Will Liverman 'Dreams Of A New Day' For Black Composers

Feb 9, 2021
Originally published on February 10, 2021 1:03 am

Will Liverman is a young baritone and a new, exciting voice in the opera world. He is also on something of a mission.

In school, the artist was rarely introduced to Black composers. It was a cumulative interest, patched together by YouTube clips and introductions from colleagues. Now, he wants to expose listeners to music that he feels doesn't get programmed enough in concert halls or receive enough airplay on classical radio stations.

Liverman's new album, Dreams of a New Day: Songs by Black Composers, is "a collection of just some of the pieces that I was really drawn to, and to highlight black composers who are significant," he says. "And, of course ... I'm a big believer and supporter of new works in the classical field." One of the pieces featured is Two Black Churches, which Liverman commissioned from composer Shawn Okpebholo.

Will Liverman spoke with NPR's Noel King about getting into opera at 13 years old, the pioneering composer and singer Henry Burleigh and the story behind Two Black Churches. Hear the radio version at the audio link, and read on for an edited transcript.

This interview has been edited for length and clarity.


Noel King: I want to ask you about something you wrote in the liner notes. You write, "Black composers wrote so much more than just spirituals." My immediate reaction was: "Well, of course that's the case!" But you thought that bears repeating.
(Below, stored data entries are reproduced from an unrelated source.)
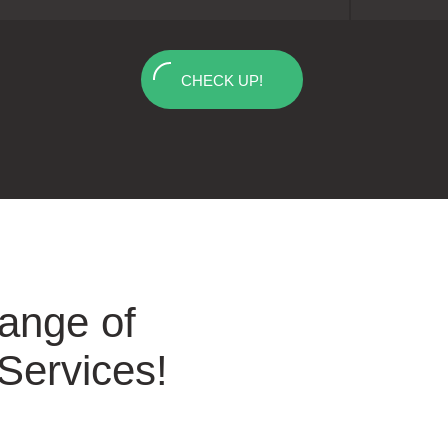
CHECK UP!
Range of
 Services!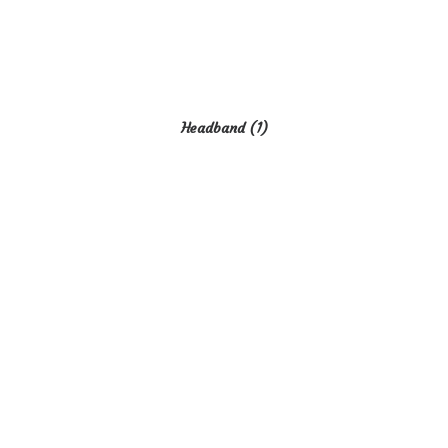
Headband
(1)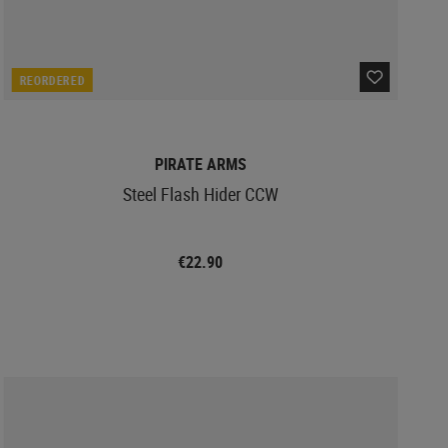
REORDERED
PIRATE ARMS
Steel Flash Hider CCW
€22.90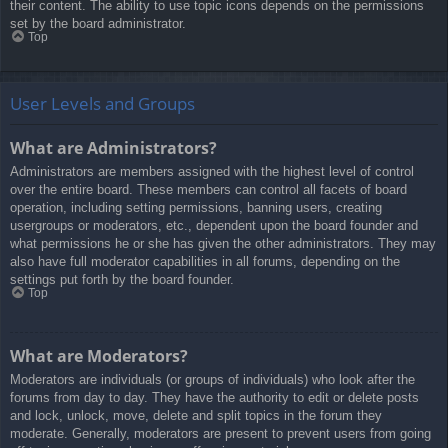
their content. The ability to use topic icons depends on the permissions
set by the board administrator.
Top
User Levels and Groups
What are Administrators?
Administrators are members assigned with the highest level of control
over the entire board. These members can control all facets of board
operation, including setting permissions, banning users, creating
usergroups or moderators, etc., dependent upon the board founder and
what permissions he or she has given the other administrators. They may
also have full moderator capabilities in all forums, depending on the
settings put forth by the board founder.
Top
What are Moderators?
Moderators are individuals (or groups of individuals) who look after the
forums from day to day. They have the authority to edit or delete posts
and lock, unlock, move, delete and split topics in the forum they
moderate. Generally, moderators are present to prevent users from going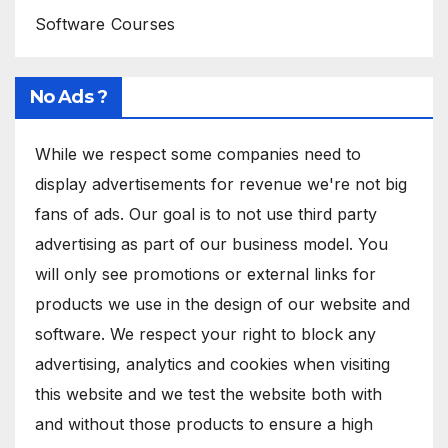
Software Courses
No Ads ?
While we respect some companies need to
display advertisements for revenue we're not big
fans of ads. Our goal is to not use third party
advertising as part of our business model. You
will only see promotions or external links for
products we use in the design of our website and
software. We respect your right to block any
advertising, analytics and cookies when visiting
this website and we test the website both with
and without those products to ensure a high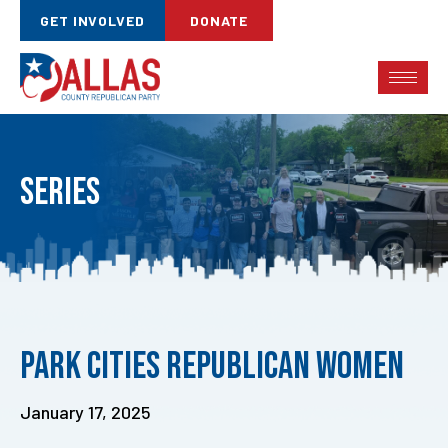
GET INVOLVED
DONATE
Series
Published
Park Cities Republican Women
on:
January 17, 2025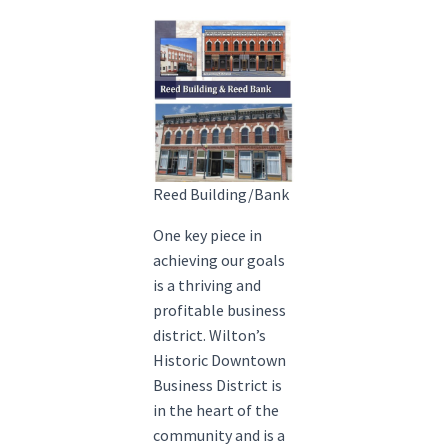
Reed Building/Bank
One key piece in
achieving our goals
is a thriving and
profitable business
district. Wilton’s
Historic Downtown
Business District is
in the heart of the
community and is a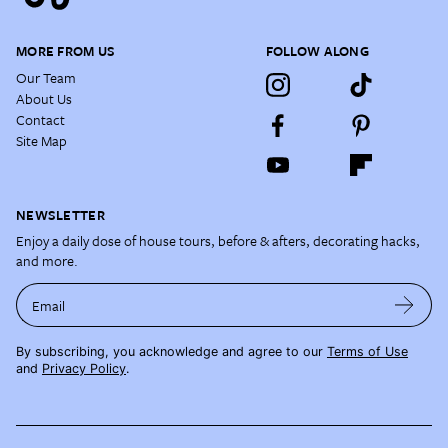
MORE FROM US
FOLLOW ALONG
Our Team
About Us
Contact
Site Map
NEWSLETTER
Enjoy a daily dose of house tours, before & afters, decorating hacks,
and more.
Email
By subscribing, you acknowledge and agree to our
Terms of Use
and
Privacy Policy
.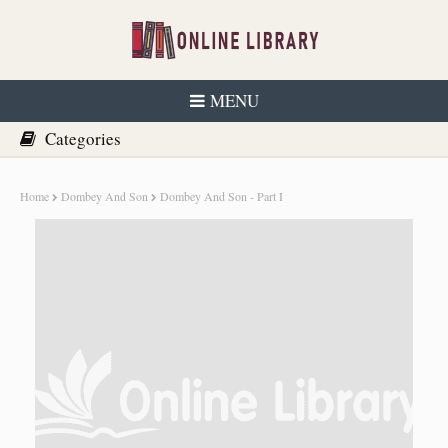
MENU
Home
Dombey And Son
Dombey And Son - Part I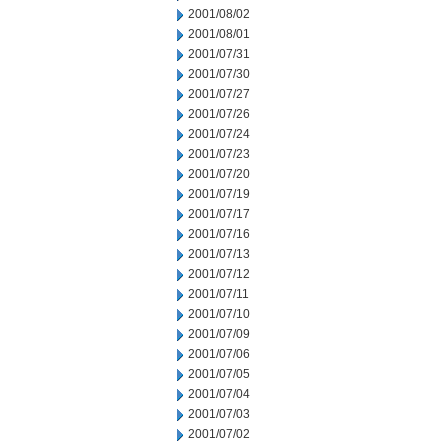
2001/08/02
2001/08/01
2001/07/31
2001/07/30
2001/07/27
2001/07/26
2001/07/24
2001/07/23
2001/07/20
2001/07/19
2001/07/17
2001/07/16
2001/07/13
2001/07/12
2001/07/11
2001/07/10
2001/07/09
2001/07/06
2001/07/05
2001/07/04
2001/07/03
2001/07/02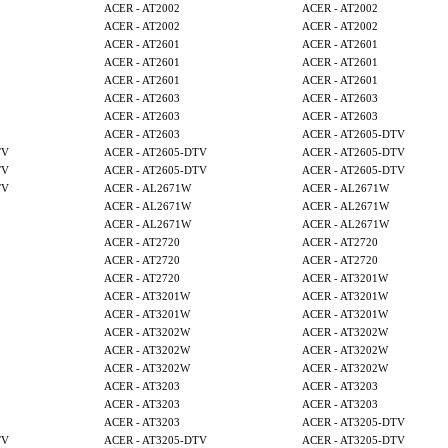
ACER - AT2002
ACER - AT2002
ACER - AT2002
ACER - AT2002
ACER - AT2601
ACER - AT2601
ACER - AT2601
ACER - AT2601
ACER - AT2601
ACER - AT2601
ACER - AT2603
ACER - AT2603
ACER - AT2603
ACER - AT2603
ACER - AT2603
ACER - AT2605-DTV
TV
ACER - AT2605-DTV
ACER - AT2605-DTV
TV
ACER - AT2605-DTV
ACER - AT2605-DTV
TV
ACER - AL2671W
ACER - AL2671W
ACER - AL2671W
ACER - AL2671W
ACER - AL2671W
ACER - AL2671W
ACER - AT2720
ACER - AT2720
ACER - AT2720
ACER - AT2720
ACER - AT2720
ACER - AT3201W
ACER - AT3201W
ACER - AT3201W
ACER - AT3201W
ACER - AT3201W
ACER - AT3202W
ACER - AT3202W
ACER - AT3202W
ACER - AT3202W
ACER - AT3202W
ACER - AT3202W
ACER - AT3203
ACER - AT3203
ACER - AT3203
ACER - AT3203
ACER - AT3203
ACER - AT3205-DTV
TV
ACER - AT3205-DTV
ACER - AT3205-DTV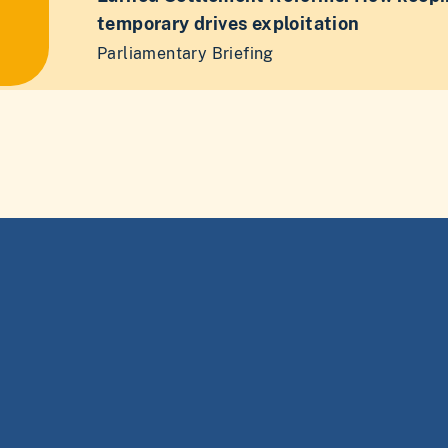
temporary drives exploitation
Parliamentary Briefing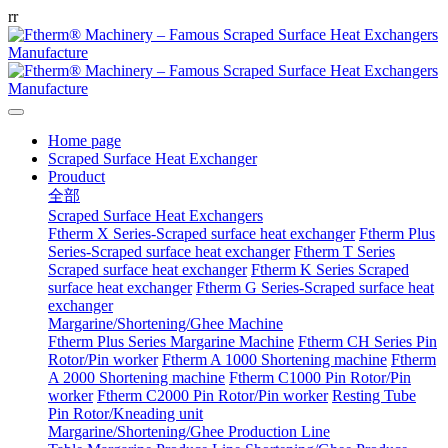
r
r
Home page
Scraped Surface Heat Exchanger
Prouduct
全部
Scraped Surface Heat Exchangers
Ftherm X Series-Scraped surface heat exchanger
Ftherm Plus
Series-Scraped surface heat exchanger
Ftherm T Series
Scraped surface heat exchanger
Ftherm K Series Scraped
surface heat exchanger
Ftherm G Series-Scraped surface heat
exchanger
Margarine/Shortening/Ghee Machine
Ftherm Plus Series Margarine Machine
Ftherm CH Series Pin
Rotor/Pin worker
Ftherm A 1000 Shortening machine
Ftherm
A 2000 Shortening machine
Ftherm C1000 Pin Rotor/Pin
worker
Ftherm C2000 Pin Rotor/Pin worker
Resting Tube
Pin Rotor/Kneading unit
Margarine/Shortening/Ghee Production Line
Why is that?

Will Liverman: There's so much great music that Black composers have written in the past, and I don't think it gets enough respect and enough of a platform. Growing up, at least in my experience, we honor and celebrate Black composers for their works and contributions to Negro spirituals in the classical field, but I don't really hear so much, you know, art songs or orchestral arrangements or pieces or choral works. There's just so much they've done.

This project has been on my mind for a while. I started singing opera at age 13, when I was in the Governor's School in high school. I didn't really hear so many works by Black composers. So this album was just very important to highlight that and to leave something behind for people to listen to and get to know these composers and research them. It's a true labor of love.

I want to ask you about Two Black Churches. The words in this work are by Charleston's former poet laureate Marcus Amaker. What goes through your mind when you're singing that piece? Please, if you would, tell us: What is it about?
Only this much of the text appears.